In Syria, the Islamic State is in crisis. Over the past three years, the group has managed to expand from a regional nuisance to a force with global relevance, declaring a caliphate in June 2014 that stretched from Iraq's Diyala province to Syria's Aleppo province. By doing so, it linked the two nations into a single zone of conflict and drew the attention of numerous powers, including the United States, Turkey and Russia. Today, the group maintains a presence from western Iraq to the Syria-Lebanon border — an impressive territorial spread.
But the breadth of the Islamic State's holdings in Syria is deceptive. The group's actual reach is largely limited to small, dispersed enclaves. The unbroken expanses of territory under its control are mostly empty desert. And a look at the group's three core Syrian areas — northern Aleppo province, Raqqa and Deir el-Zour — shows how the Islamic State is steadily losing ground across its scattered, self-declared empire. Together, these territories form the foundation of the group's power in the country and are critical to sustaining flows of revenue, fighters and materiel. Yet all three are under threat.

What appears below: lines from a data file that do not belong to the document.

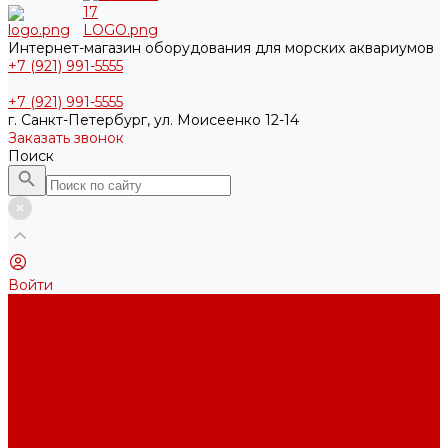
Интернет-магазин оборудования для морских аквариумов
+7 (921) 991-5555
+7 (921) 991-5555
г. Санкт-Петербург, ул. Моисеенко 12-14
Заказать звонок
Поиск
Войти
Каталог товаров
Акриловые Аквариумы New Wave
Скиммеры BubbleKing
Mini Bubble King 160-200
Bubble King® Double Cone 130-300
Bubble King® Supermarin 100-300
Подъемные насосы RedDragon
Насосы Red Dragon® X DC 3-6,5м³
Насосы Red Dragon® 3 Speedy DC 5м³ - 24м³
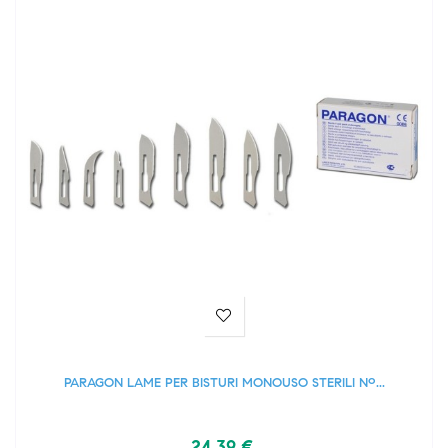
PARAGON LAME PER BISTURI MONOUSO STERILI Nº...
24,39 €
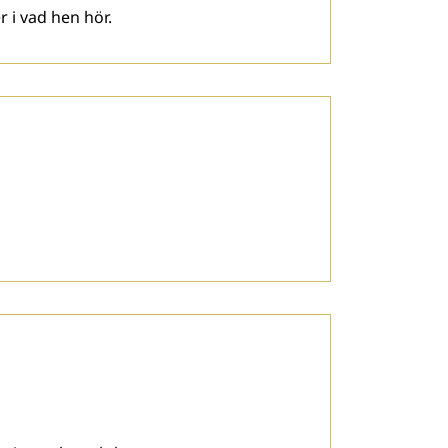
 i vad hen hör.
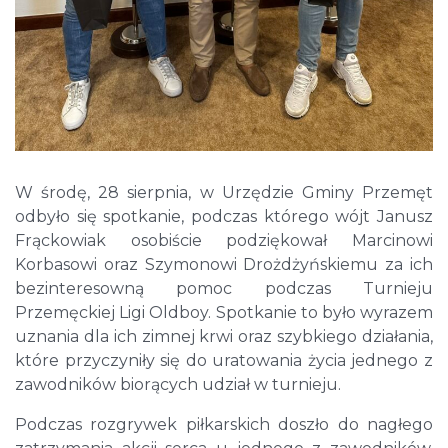
W środę, 28 sierpnia, w Urzędzie Gminy Przemęt
odbyło się spotkanie, podczas którego wójt Janusz
Frąckowiak osobiście podziękował Marcinowi
Korbasowi oraz Szymonowi Drożdżyńskiemu za ich
bezinteresowną pomoc podczas Turnieju
Przemęckiej Ligi Oldboy. Spotkanie to było wyrazem
uznania dla ich zimnej krwi oraz szybkiego działania,
które przyczyniły się do uratowania życia jednego z
zawodników biorących udział w turnieju.
Podczas rozgrywek piłkarskich doszło do nagłego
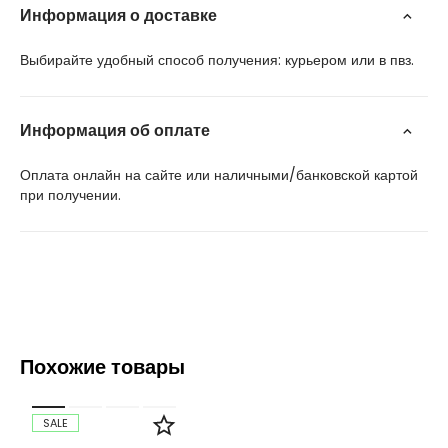
Информация о доставке
Выбирайте удобный способ получения: курьером или в пвз.
Информация об оплате
Оплата онлайн на сайте или наличными/банковской картой
при получении.
Похожие товары
SALE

But that does not mean the Islamic State threat will be neutralized. Instead, as the group loses territory, it will evolve to survive new conditions, remaining extremely dangerous. Unable to effectively field and supply conventional fighting units, the Islamic State will turn to insurgent tactics and terrorist tradecraft to lash out at targets. Instead of focusing on controlling territory, the group will use insurgent methods to gain the flexibility and mobility needed to stage hit-and-run attacks on its enemies in an effort to gradually weaken them. These attacks will not pose an existential threat to the Islamic State's foes, but they will continue to cause massive damage. In the meantime, the Islamic State and its successors will continue to thrive so long as grievances exist among the Sunni populations of Iraq and Syria.